Venezia Santa Lucia
Cosa sta succedendo alle tratte ferroviarie notturne, raccontato da chi le faceva andare e ora protesta al freddo davanti al Canal Grande
di Filippomaria Pontani
L’uscita dalle officine Lumière. Non c’è altro termine di paragone per descrivere il fiume di persone d’ogni età ed estrazione che ogni mattina si riversa fuori dalla stazione ferroviaria di Venezia, eretta a partire dal 1861 dopo l’abbattimento della chiesa e del convento di Santa Lucia, e poi modellata nelle forme attuali (così simili a quelle di Termini e di Santa Maria Novella) dagli architetti razionalisti Mazzoni e Vallot in età fascista.
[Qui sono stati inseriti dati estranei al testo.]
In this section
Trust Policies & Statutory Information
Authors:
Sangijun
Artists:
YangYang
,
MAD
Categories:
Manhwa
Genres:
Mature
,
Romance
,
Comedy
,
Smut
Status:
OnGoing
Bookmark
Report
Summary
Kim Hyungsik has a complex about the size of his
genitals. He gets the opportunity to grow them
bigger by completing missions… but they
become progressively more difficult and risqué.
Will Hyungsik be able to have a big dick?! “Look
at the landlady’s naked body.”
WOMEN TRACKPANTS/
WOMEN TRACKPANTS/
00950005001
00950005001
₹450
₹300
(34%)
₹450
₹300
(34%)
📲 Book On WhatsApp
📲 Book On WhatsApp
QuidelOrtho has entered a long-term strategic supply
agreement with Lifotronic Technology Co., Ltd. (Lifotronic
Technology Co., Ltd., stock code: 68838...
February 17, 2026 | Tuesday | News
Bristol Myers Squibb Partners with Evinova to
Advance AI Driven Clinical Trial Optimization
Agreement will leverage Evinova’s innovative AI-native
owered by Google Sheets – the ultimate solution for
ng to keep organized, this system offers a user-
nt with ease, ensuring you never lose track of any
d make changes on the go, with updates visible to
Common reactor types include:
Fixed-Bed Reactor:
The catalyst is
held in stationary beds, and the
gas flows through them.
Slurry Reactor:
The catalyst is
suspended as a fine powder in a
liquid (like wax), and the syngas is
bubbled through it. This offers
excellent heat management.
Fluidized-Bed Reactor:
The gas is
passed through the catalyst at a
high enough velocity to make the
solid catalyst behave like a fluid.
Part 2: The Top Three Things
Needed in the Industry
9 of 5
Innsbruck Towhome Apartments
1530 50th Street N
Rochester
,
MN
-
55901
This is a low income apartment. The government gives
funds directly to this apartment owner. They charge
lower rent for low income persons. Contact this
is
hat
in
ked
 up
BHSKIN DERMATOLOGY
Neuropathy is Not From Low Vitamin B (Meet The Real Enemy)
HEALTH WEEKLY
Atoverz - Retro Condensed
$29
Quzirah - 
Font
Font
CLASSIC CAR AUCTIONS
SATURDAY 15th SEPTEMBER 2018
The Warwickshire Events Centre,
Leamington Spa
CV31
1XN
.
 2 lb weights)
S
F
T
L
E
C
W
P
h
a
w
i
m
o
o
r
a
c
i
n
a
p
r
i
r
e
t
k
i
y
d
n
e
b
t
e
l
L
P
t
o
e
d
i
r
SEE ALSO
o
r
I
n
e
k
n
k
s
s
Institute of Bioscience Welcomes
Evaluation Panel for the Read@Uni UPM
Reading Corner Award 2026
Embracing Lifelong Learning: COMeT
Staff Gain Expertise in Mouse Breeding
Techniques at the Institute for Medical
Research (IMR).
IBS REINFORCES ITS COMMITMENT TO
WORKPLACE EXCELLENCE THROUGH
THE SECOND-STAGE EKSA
Santa Lucia è forse l’unica stazione in Italia, tra le medio-grandi, a unire diverse caratteristiche abnormi: non è una tappa di transito (chi deve cambiare lo fa per lo più a Mestre, in terraferma), non prevede uscite al di fuori di quella principale, non comunica con sottopassi, parcheggi o tunnel di metrò, e dunque obbliga tutti quanti i suoi 80mila passeggeri quotidiani a uscire a piedi dalla bassa scalinata che guarda sul piazzale, e più in là – senza alcun parapetto a occludere lo sguardo – sul Canal Grande.
Lo scenario, per chi arriva, è molto suggestivo, e non è un caso che il cartellone pubblicitario che fino a poco tempo fa copriva le impalcature di San Simeon Piccolo fosse uno dei più ambiti e cari della città. Ma oggi non è tempo di romanticismo, né di nostalgie; fa freddo, stamattina. E anche stamattina, come da un mese a questa parte, quel fiume bipartito di viaggiatori (che proustianamente può ormai scegliere il proprio côté, imboccando dunque lo scivoloso ponte di Calatrava sulla destra oppure incamminandosi a mancina verso l’erto ponte degli Scalzi, o verso Cannaregio) viene accolto da uno spettacolo insolito, che intimorisce i piccoli e impensierisce gli adulti. Dai lampioni pendono infatti dei manichini in divisa, e al centro del piazzale si leva una bassa tenda blu con a fianco un sarcofago di compensato chiaro. Non è un’installazione di Cattelan, anche se gli intenditori d’arte potrebbero pensarlo (in fondo siamo nella città di Pinault e della Biennale): gli abiti, le bandiere, gli striscioni chiariscono di cosa si tratta.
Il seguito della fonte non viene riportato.